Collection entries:

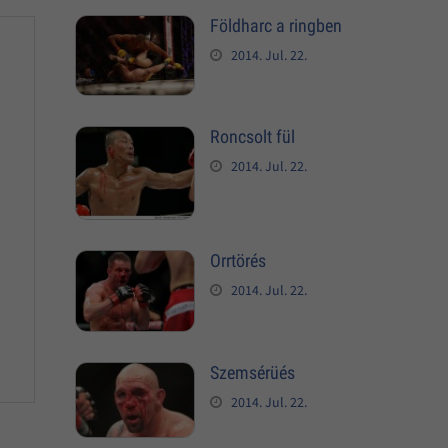
Földharc a ringben
2014. Jul. 22.
Roncsolt fül
2014. Jul. 22.
Orrtörés
2014. Jul. 22.
Szemsérüés
2014. Jul. 22.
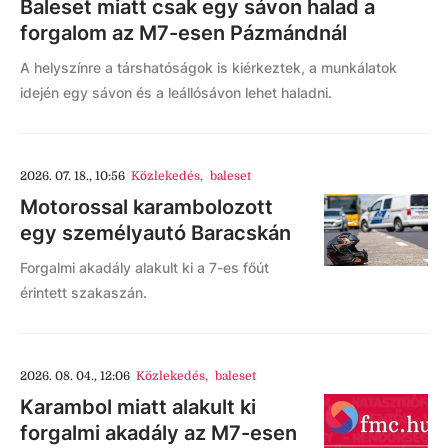
Baleset miatt csak egy sávon halad a
forgalom az M7-esen Pázmándnál
A helyszínre a társhatóságok is kiérkeztek, a munkálatok
idején egy sávon és a leállósávon lehet haladni.
2026. 07. 18., 10:56
Közlekedés
,
baleset
Motorossal karambolozott
egy személyautó Baracskán
Forgalmi akadály alakult ki a 7-es főút
érintett szakaszán.
2026. 08. 04., 12:06
Közlekedés
,
baleset
Karambol miatt alakult ki
forgalmi akadály az M7-esen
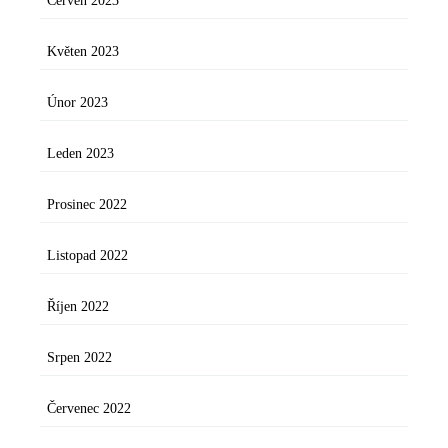
Červen 2023
Květen 2023
Únor 2023
Leden 2023
Prosinec 2022
Listopad 2022
Říjen 2022
Srpen 2022
Červenec 2022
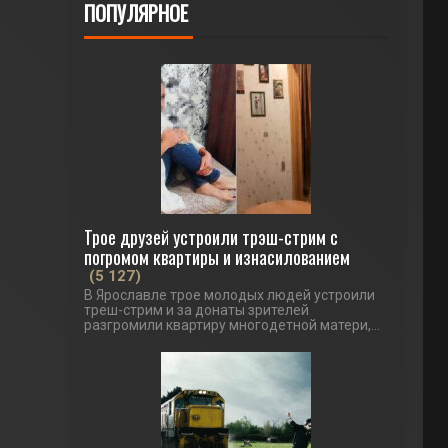
ПОПУЛЯРНОЕ
Трое друзей устроили трэш-стрим с
погромом квартиры и изнасилованием
(5 127)
В Ярославле трое молодых людей устроили
треш-стрим и за донаты зрителей
разгромили квартиру многодетной матери,...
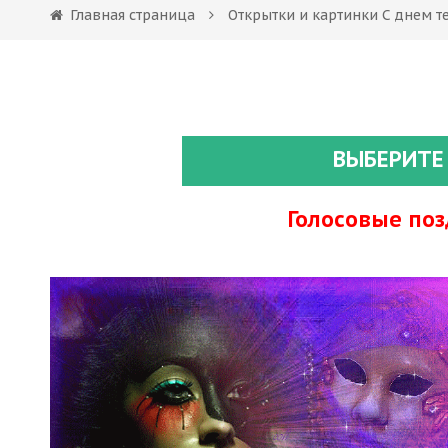
Главная страница
Открытки и картинки С днем т
ВЫБЕРИТЕ
Голосовые по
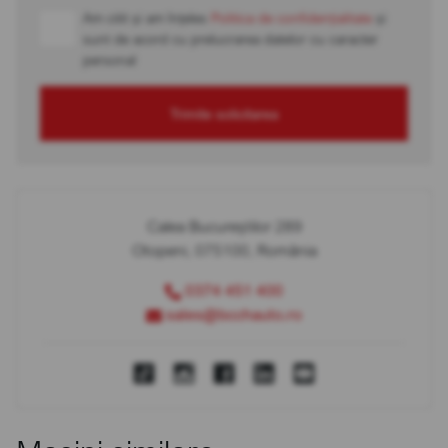
Am citit și am înțeles
Politica de confidențialitate
și
sunt de acord cu prelucrarea datelor cu caracter
personal
Trimite solicitarea
Calea Bucureștilor 289
Otopeni, 075100, România
0374 451 400
sales@bcchauto.ro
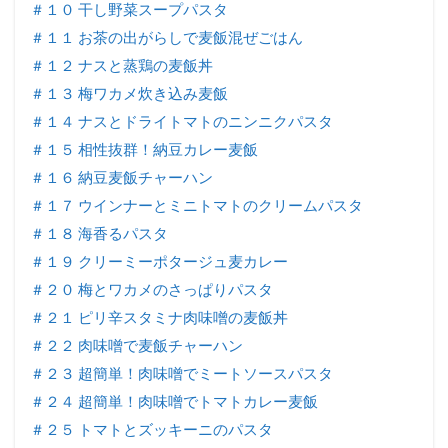
＃１０ 干し野菜スープパスタ
＃１１ お茶の出がらしで麦飯混ぜごはん
＃１２ ナスと蒸鶏の麦飯丼
＃１３ 梅ワカメ炊き込み麦飯
＃１４ ナスとドライトマトのニンニクパスタ
＃１５ 相性抜群！納豆カレー麦飯
＃１６ 納豆麦飯チャーハン
＃１７ ウインナーとミニトマトのクリームパスタ
＃１８ 海香るパスタ
＃１９ クリーミーポタージュ麦カレー
＃２０ 梅とワカメのさっぱりパスタ
＃２１ ピリ辛スタミナ肉味噌の麦飯丼
＃２２ 肉味噌で麦飯チャーハン
＃２３ 超簡単！肉味噌でミートソースパスタ
＃２４ 超簡単！肉味噌でトマトカレー麦飯
＃２５ トマトとズッキーニのパスタ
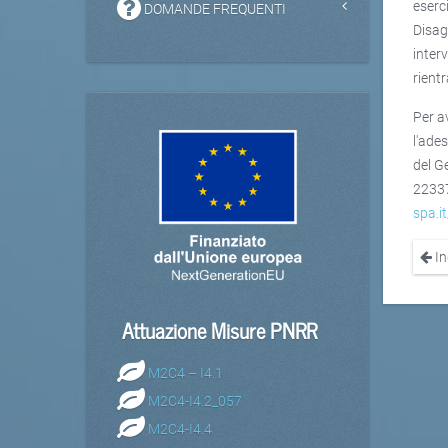
eserc
DOMANDE FREQUENTI
Disag
interv
rientr
Per a
l'ade
del G
22337
spa.i
In
Attuazione Misure PNRR
M2C4 – I4.1
M2C4-I4.2_057
M2C4-I4.4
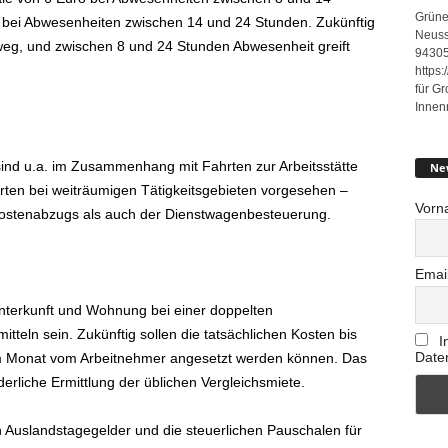
Grüne
 bei Abwesenheiten zwischen 14 und 24 Stunden. Zukünftig
Neuss
 weg, und zwischen 8 und 24 Stunden Abwesenheit greift
94305
https
für G
Innen
sind u.a. im Zusammenhang mit Fahrten zur Arbeitsstätte
Ne
hrten bei weiträumigen Tätigkeitsgebieten vorgesehen –
Vorn
kostenabzugs als auch der Dienstwagenbesteuerung.
Emai
Unterkunft und Wohnung bei einer doppelten
tteln sein. Zukünftig sollen die tatsächlichen Kosten bis
I
Date
m Monat vom Arbeitnehmer angesetzt werden können. Das
derliche Ermittlung der üblichen Vergleichsmiete.
n Auslandstagegelder und die steuerlichen Pauschalen für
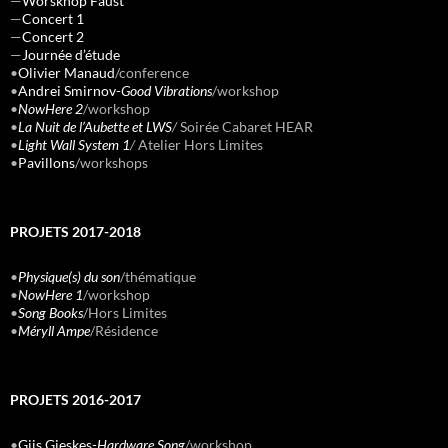
—
Worskhop Faust
—
Concert 1
—
Concert 2
—
Journée d’étude
•
Olivier Manaud
/conference
•
Andrei Smirnov-
Good Vibrations
/workshop
•
NowHere 2
/workshop
•
La Nuit de l’Aubette et LWS
/
Soirée Cabaret HEAR
•
Light Wall System 1
/
Atelier Hors Limites
•
Pavillons
/workshops
PROJETS 2017-2018
•
Physique(s) du son
/thématique
•
NowHere 1
/workshop
•
Song Books
/Hors Limites
•
Méryll Ampe
/Résidence
PROJETS 2016-2017
•
Gijs Gieskes-
Hardware Song
/workshop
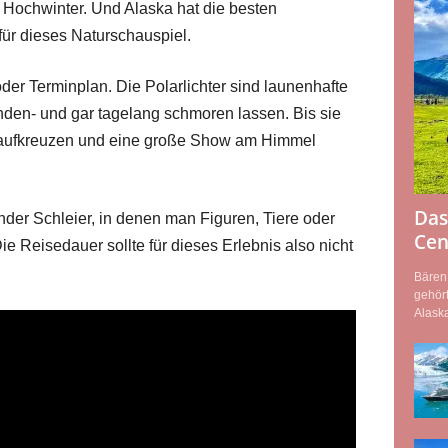
 Hochwinter. Und Alaska hat die besten
ür dieses Naturschauspiel.
oder Terminplan. Die Polarlichter sind launenhafte
unden- und gar tagelang schmoren lassen. Bis sie
 aufkreuzen und eine große Show am Himmel
Das
nder Schleier, in denen man Figuren, Tiere oder
Cen
 Reisedauer sollte für dieses Erlebnis also nicht
Bären,
gehört
Alaska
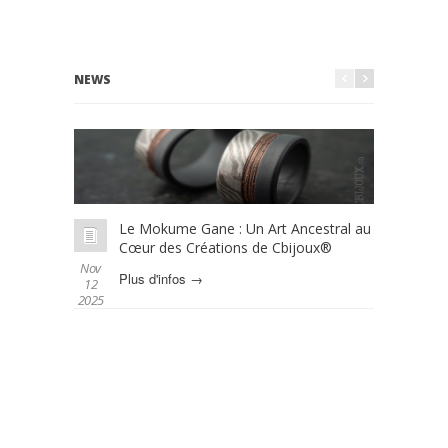
NEWS
Le Mokume Gane : Un Art Ancestral au
L
Cœur des Créations de Cbijoux®
é
Nov
Oct 01
Plus d'infos →
P
12
2025
2025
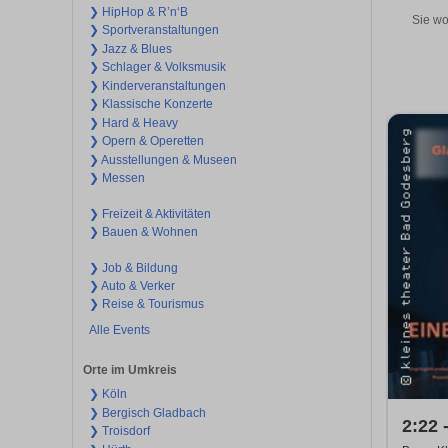
❯ HipHop & R’n‘B
Sie wo
❯ Sportveranstaltungen
❯ Jazz & Blues
❯ Schlager & Volksmusik
❯ Kinderveranstaltungen
❯ Klassische Konzerte
❯ Hard & Heavy
❯ Opern & Operetten
❯ Ausstellungen & Museen
❯ Messen
❯ Freizeit & Aktivitäten
❯ Bauen & Wohnen
❯ Job & Bildung
❯ Auto & Verker
❯ Reise & Tourismus
Alle Events
Orte im Umkreis
❯ Köln
❯ Bergisch Gladbach
2:22 
❯ Troisdorf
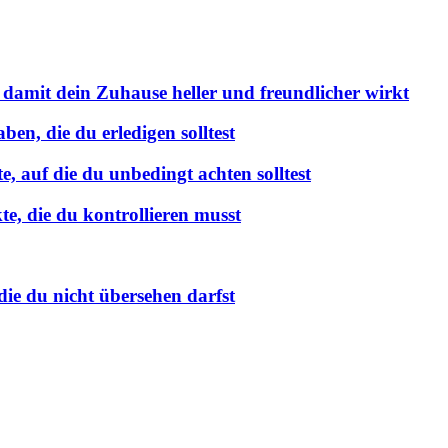
 damit dein Zuhause heller und freundlicher wirkt
en, die du erledigen solltest
 auf die du unbedingt achten solltest
e, die du kontrollieren musst
ie du nicht übersehen darfst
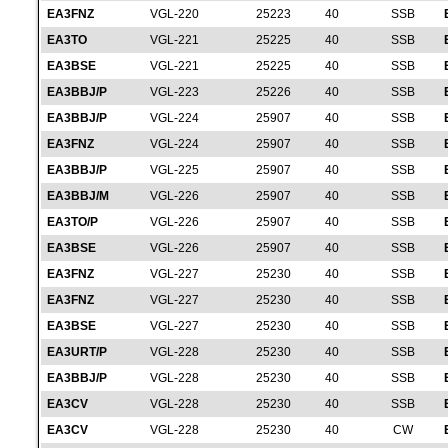
EA3FNZ
VGL-220
25223
40
SSB
EA3TO
VGL-221
25225
40
SSB
EA3BSE
VGL-221
25225
40
SSB
EA3BBJ/P
VGL-223
25226
40
SSB
EA3BBJ/P
VGL-224
25907
40
SSB
EA3FNZ
VGL-224
25907
40
SSB
EA3BBJ/P
VGL-225
25907
40
SSB
EA3BBJ/M
VGL-226
25907
40
SSB
EA3TO/P
VGL-226
25907
40
SSB
EA3BSE
VGL-226
25907
40
SSB
EA3FNZ
VGL-227
25230
40
SSB
EA3FNZ
VGL-227
25230
40
SSB
EA3BSE
VGL-227
25230
40
SSB
EA3URT/P
VGL-228
25230
40
SSB
EA3BBJ/P
VGL-228
25230
40
SSB
EA3CV
VGL-228
25230
40
SSB
EA3CV
VGL-228
25230
40
CW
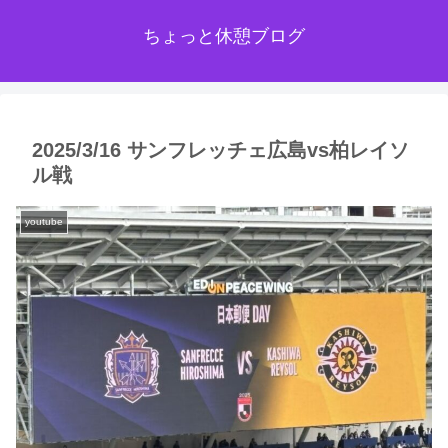
ちょっと休憩ブログ
2025/3/16 サンフレッチェ広島vs柏レイソ
ル戦
youtube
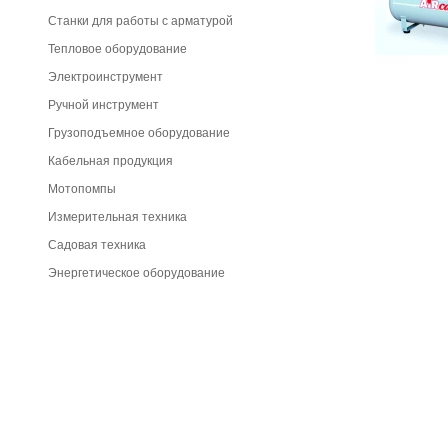
Станки для работы с арматурой
Тепловое оборудование
Электроинструмент
Ручной инструмент
Грузоподъемное оборудование
Кабельная продукция
Мотопомпы
Измерительная техника
Садовая техника
Энергетическое оборудование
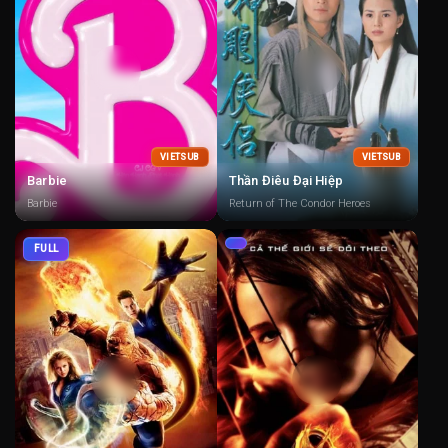
VIETSUB
VIETSUB
Barbie
Thần Điêu Đại Hiệp
Barbie
Return of The Condor Heroes
FULL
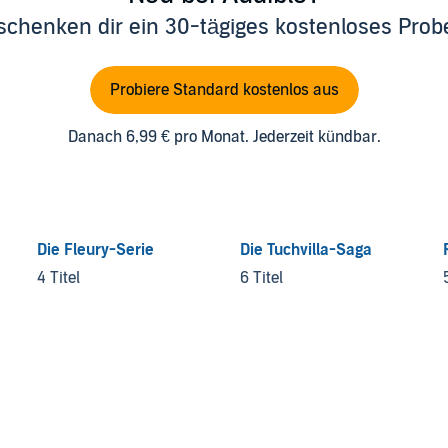
schenken dir ein 30-tägiges kostenloses Pro
Probiere Standard kostenlos aus
Danach 6,99 € pro Monat. Jederzeit kündbar.
Die Fleury-Serie
Die Tuchvilla-Saga
4 Titel
6 Titel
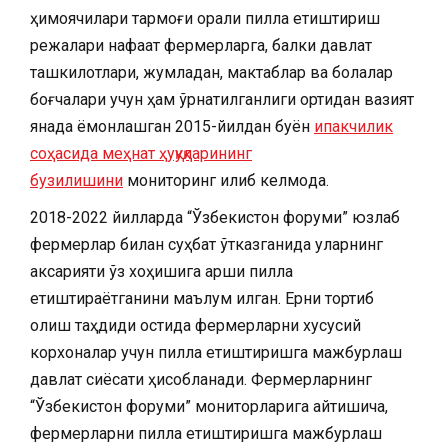
ҳимоячилари тармоғи орқали пилла етиштириш
режалари нафақат фермерларга, балки давлат
ташкилотлари, жумладан, мактаблар ва болалар
боғчалари учун ҳам ўрнатилганлиги ортидан вазият
янада ёмонлашган 2015-йилдан буён
ипакчилик
соҳасида меҳнат ҳуқуқларининг
бузилишини
мониторинг қилиб келмоқда.
2018-2022 йилларда “Ўзбекистон форуми” юзлаб
фермерлар билан суҳбат ўтказганида уларнинг
аксарияти ўз хоҳишига қарши пилла
етиштираётганини маълум қилган. Ерни тортиб
олиш таҳдиди остида фермерларни хусусий
корхоналар учун пилла етиштиришга мажбурлаш
давлат сиёсати ҳисобланади. Фермерларнинг
“Ўзбекистон форуми” мониторларига айтишича,
фермерларни пилла етиштиришга мажбурлаш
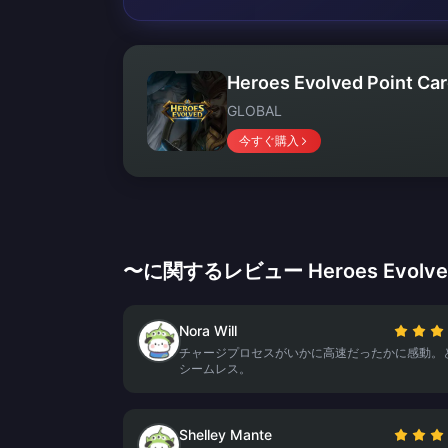
Heroes Evolved Point Car
GLOBAL
今すぐ購入
〜に関するレビュー Heroes Evolved Po
Nora Will
チャージプロセスがいかに高速だったかに感動。
シームレス。
Shelley Mante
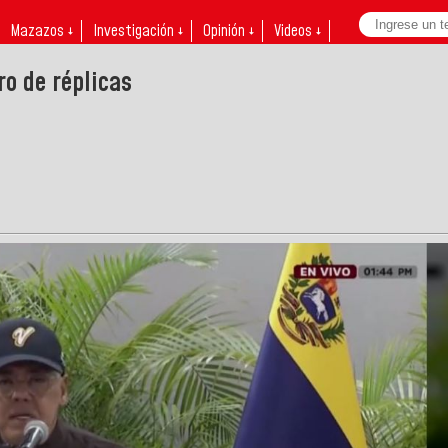
Mazazos ↓
Investigación ↓
Opinión ↓
Videos ↓
o de réplicas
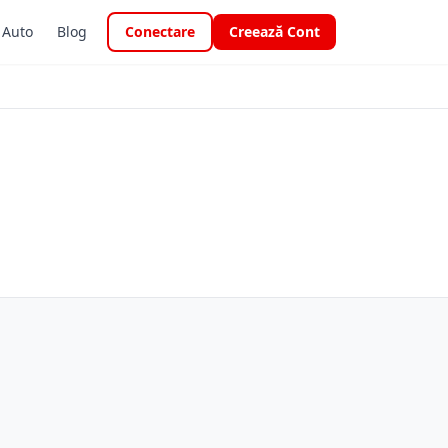
i Auto
Blog
Conectare
Creează Cont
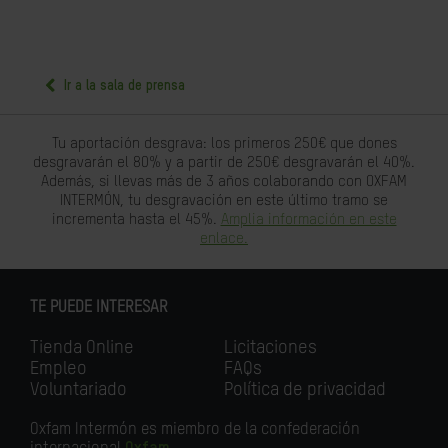
Ir a la sala de prensa
Tu aportación desgrava: los primeros 250€ que dones
desgravarán el 80% y a partir de 250€ desgravarán el 40%.
Además, si llevas más de 3 años colaborando con OXFAM
INTERMÓN, tu desgravación en este último tramo se
incrementa hasta el 45%.
Amplia información en este
enlace.
TE PUEDE INTERESAR
Tienda Online
Licitaciones
Empleo
FAQs
Voluntariado
Política de privacidad
Oxfam Intermón es miembro de la confederación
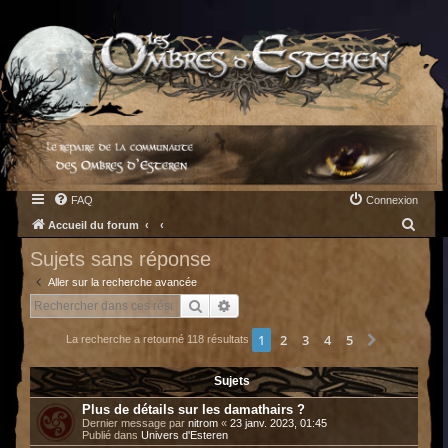
FAQ
Connexion
R
Accueil du forum
e
Sujets sans réponse
c
Aller sur la recherche avancée
h
Rechercher
Recherche avancée
e
1
2
3
4
5
Suivant
La recherche a retourné 118 résultats
r
c
Sujets
h
Plus de détails sur les damathairs ?
e
Dernier message par
nitrom
«
23 janv. 2023, 01:45
Publié dans
Univers d'Esteren
r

* _Exercise prompt_: Filter the entries and keep only the lines holding "оборудование".

* _Response to the task_:
Тепловое оборудование
Грузоподъемное оборудование
Энергетическое оборудование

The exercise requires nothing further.